- Goal of the exercise -
Here the job is to print all of the entries below verbatim and leave out any picture.
....
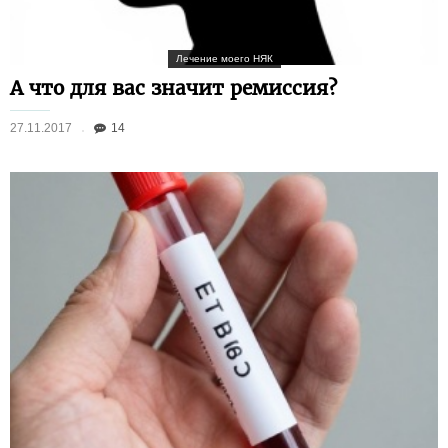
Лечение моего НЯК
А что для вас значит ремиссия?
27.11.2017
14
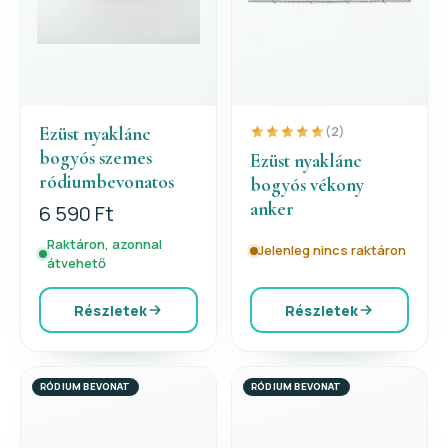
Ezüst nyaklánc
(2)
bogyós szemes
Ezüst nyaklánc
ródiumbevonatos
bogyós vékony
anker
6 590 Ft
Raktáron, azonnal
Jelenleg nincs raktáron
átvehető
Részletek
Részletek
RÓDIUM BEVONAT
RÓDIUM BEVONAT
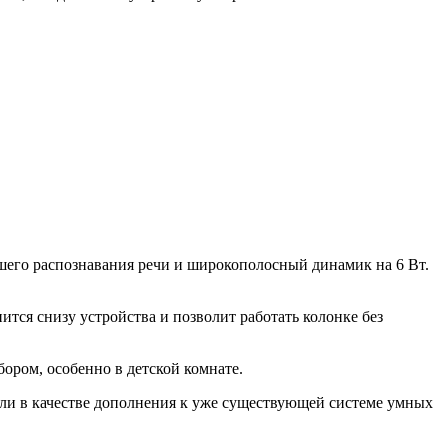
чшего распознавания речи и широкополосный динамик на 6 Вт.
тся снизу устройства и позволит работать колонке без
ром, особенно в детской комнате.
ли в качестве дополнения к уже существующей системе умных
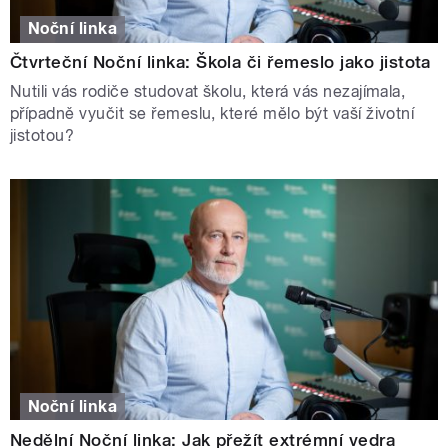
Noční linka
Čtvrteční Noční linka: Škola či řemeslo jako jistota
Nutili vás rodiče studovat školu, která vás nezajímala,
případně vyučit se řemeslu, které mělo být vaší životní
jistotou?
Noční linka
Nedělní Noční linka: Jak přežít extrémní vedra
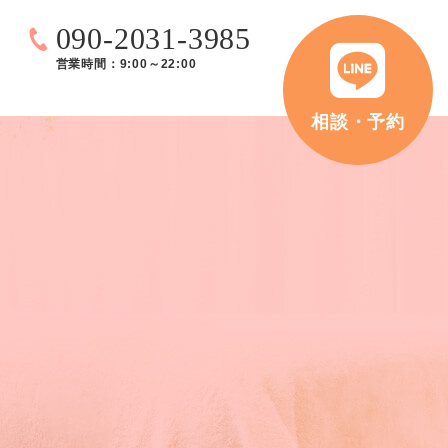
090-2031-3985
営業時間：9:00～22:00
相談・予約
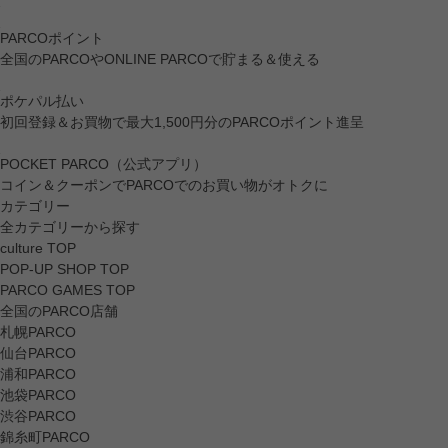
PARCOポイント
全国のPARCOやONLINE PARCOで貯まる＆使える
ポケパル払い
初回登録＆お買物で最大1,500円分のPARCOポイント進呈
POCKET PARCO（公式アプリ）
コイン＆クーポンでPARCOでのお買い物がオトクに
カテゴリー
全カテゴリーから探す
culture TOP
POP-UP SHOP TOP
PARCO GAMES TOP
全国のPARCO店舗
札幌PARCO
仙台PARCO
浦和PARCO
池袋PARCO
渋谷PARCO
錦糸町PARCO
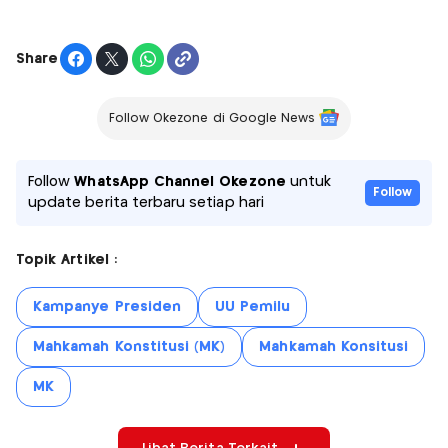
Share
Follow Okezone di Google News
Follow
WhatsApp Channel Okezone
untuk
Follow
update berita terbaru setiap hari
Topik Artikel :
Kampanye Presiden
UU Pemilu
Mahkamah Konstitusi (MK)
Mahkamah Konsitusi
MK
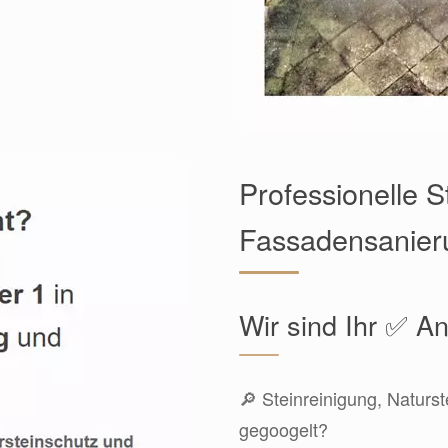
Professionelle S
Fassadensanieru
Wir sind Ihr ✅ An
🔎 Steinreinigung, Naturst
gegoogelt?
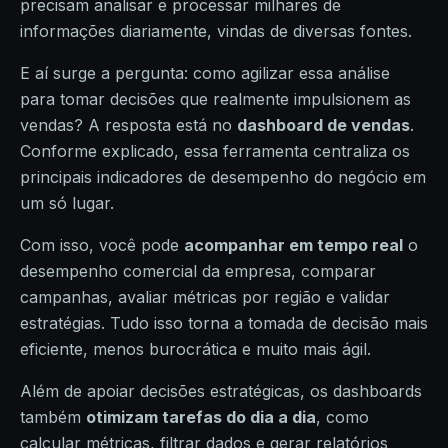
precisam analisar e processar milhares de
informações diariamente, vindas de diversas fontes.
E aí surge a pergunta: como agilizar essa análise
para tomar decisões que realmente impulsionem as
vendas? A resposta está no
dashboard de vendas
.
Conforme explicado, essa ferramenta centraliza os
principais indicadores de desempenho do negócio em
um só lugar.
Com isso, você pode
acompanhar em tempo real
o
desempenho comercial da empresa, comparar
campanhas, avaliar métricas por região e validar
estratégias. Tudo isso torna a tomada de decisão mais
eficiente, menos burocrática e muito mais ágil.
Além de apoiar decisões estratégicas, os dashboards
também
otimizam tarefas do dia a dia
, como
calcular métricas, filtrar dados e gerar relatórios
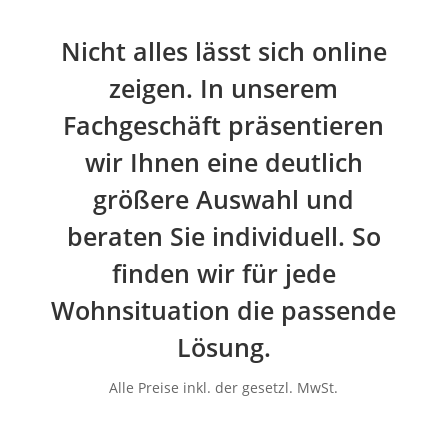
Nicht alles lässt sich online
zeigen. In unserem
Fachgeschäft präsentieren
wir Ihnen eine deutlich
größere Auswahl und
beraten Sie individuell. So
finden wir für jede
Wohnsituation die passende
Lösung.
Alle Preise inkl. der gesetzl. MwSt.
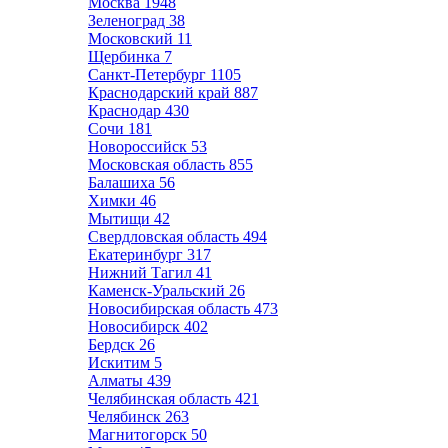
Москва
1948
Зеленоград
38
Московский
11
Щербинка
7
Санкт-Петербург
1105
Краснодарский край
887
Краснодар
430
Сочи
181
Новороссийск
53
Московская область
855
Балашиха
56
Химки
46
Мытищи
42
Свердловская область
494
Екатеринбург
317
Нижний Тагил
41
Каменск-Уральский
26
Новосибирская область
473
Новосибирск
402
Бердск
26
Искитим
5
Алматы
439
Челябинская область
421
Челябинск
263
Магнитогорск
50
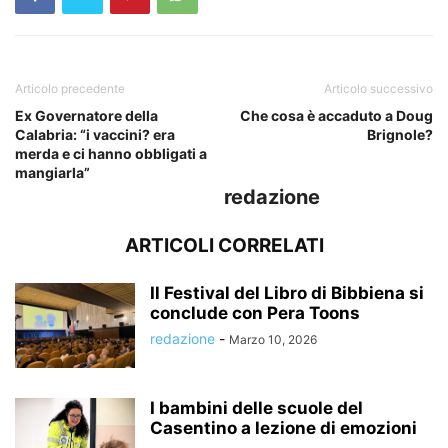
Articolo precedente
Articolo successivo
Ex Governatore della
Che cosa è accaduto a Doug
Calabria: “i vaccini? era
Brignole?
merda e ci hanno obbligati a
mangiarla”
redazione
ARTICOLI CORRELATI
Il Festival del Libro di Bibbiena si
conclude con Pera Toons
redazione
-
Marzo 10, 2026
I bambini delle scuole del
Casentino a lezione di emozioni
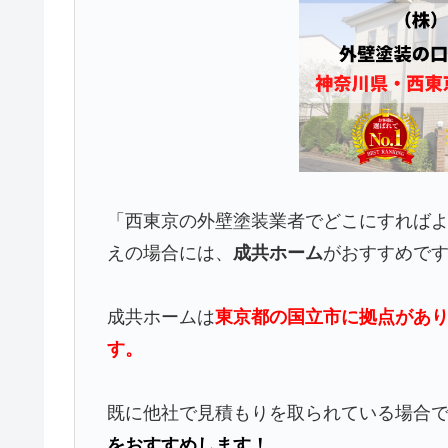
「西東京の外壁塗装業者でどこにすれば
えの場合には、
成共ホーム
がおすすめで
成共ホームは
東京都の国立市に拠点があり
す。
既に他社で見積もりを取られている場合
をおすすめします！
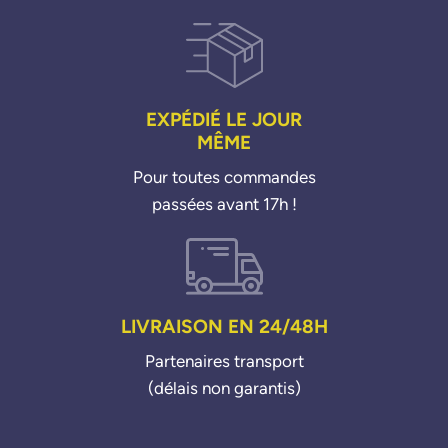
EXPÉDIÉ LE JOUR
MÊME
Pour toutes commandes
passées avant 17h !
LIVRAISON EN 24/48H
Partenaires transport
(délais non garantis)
....
- Answer section -
Лечение моего НЯК
А что для вас значит ремиссия?
27.11.2017
14
Ezüst nyaklánc
(2)
bogyós szemes
Ezüst nyaklánc
ródiumbevonatos
bogyós vékony
anker
6 590 Ft
Raktáron, azonnal
Jelenleg nincs raktáron
átvehető
Részletek
Részletek
RÓDIUM BEVONAT
RÓDIUM BEVONAT
чшего распознавания речи и широкополосный динамик на 6 Вт.
тся снизу устройства и позволит работать колонке без
ром, особенно в детской комнате.
ли в качестве дополнения к уже существующей системе умных
Noční linka
Čtvrteční Noční linka: Škola či řemeslo jako jistota
Nutili vás rodiče studovat školu, která vás nezajímala,
případně vyučit se řemeslu, které mělo být vaší životní
jistotou?
Noční linka
Nedělní Noční linka: Jak přežít extrémní vedra
090-2031-3985
営業時間：9:00～22:00
相談・予約
PARCOポイント
全国のPARCOやONLINE PARCOで貯まる＆使える
ポケパル払い
初回登録＆お買物で最大1,500円分のPARCOポイント進呈
POCKET PARCO（公式アプリ）
コイン＆クーポンでPARCOでのお買い物がオトクに
カテゴリー
全カテゴリーから探す
culture TOP
POP-UP SHOP TOP
PARCO GAMES TOP
全国のPARCO店舗
札幌PARCO
仙台PARCO
浦和PARCO
池袋PARCO
渋谷PARCO
錦糸町PARCO
Share
Follow Okezone di Google News
Follow
WhatsApp Channel Okezone
untuk
Follow
update berita terbaru setiap hari
Topik Artikel :
Kampanye Presiden
UU Pemilu
Mahkamah Konstitusi (MK)
Mahkamah Konsitusi
MK
Professionelle S
Fassadensanieru
Wir sind Ihr ✅ An
🔎 Steinreinigung, Naturst
gegoogelt?
precisam analisar e processar milhares de
informações diariamente, vindas de diversas fontes.
E aí surge a pergunta: como agilizar essa análise
para tomar decisões que realmente impulsionem as
vendas? A resposta está no
dashboard de vendas
.
Conforme explicado, essa ferramenta centraliza os
principais indicadores de desempenho do negócio em
um só lugar.
Com isso, você pode
acompanhar em tempo real
o
desempenho comercial da empresa, comparar
campanhas, avaliar métricas por região e validar
estratégias. Tudo isso torna a tomada de decisão mais
eficiente, menos burocrática e muito mais ágil.
Além de apoiar decisões estratégicas, os dashboards
também
otimizam tarefas do dia a dia
, como
calcular métricas, filtrar dados e gerar relatórios
Nicht alles lässt sich online
zeigen. In unserem
Fachgeschäft präsentieren
wir Ihnen eine deutlich
größere Auswahl und
beraten Sie individuell. So
finden wir für jede
Wohnsituation die passende
Lösung.
Alle Preise inkl. der gesetzl. MwSt.
Москва
1948
Зеленоград
38
Московский
11
Щербинка
7
Санкт-Петербург
1105
Краснодарский край
887
Краснодар
430
Сочи
181
Новороссийск
53
Московская область
855
Балашиха
56
Химки
46
Мытищи
42
Свердловская область
494
Екатеринбург
317
Нижний Тагил
41
Каменск-Уральский
26
Новосибирская область
473
Новосибирск
402
Бердск
26
Искитим
5
Алматы
439
Челябинская область
421
Челябинск
263
Магнитогорск
50
Articolo precedente
Articolo successivo
Ex Governatore della
Che cosa è accaduto a Doug
Calabria: “i vaccini? era
Brignole?
merda e ci hanno obbligati a
mangiarla”
redazione
ARTICOLI CORRELATI
Il Festival del Libro di Bibbiena si
conclude con Pera Toons
redazione
-
Marzo 10, 2026
I bambini delle scuole del
Casentino a lezione di emozioni
「西東京の外壁塗装業者でどこにすれば
えの場合には、
成共ホーム
がおすすめで
成共ホームは
東京都の国立市に拠点があり
す。
既に他社で見積もりを取られている場合
をおすすめします！
EXPÉDIÉ LE JOUR
MÊME
Pour toutes commandes
passées avant 17h !
LIVRAISON EN 24/48H
Partenaires transport
(délais non garantis)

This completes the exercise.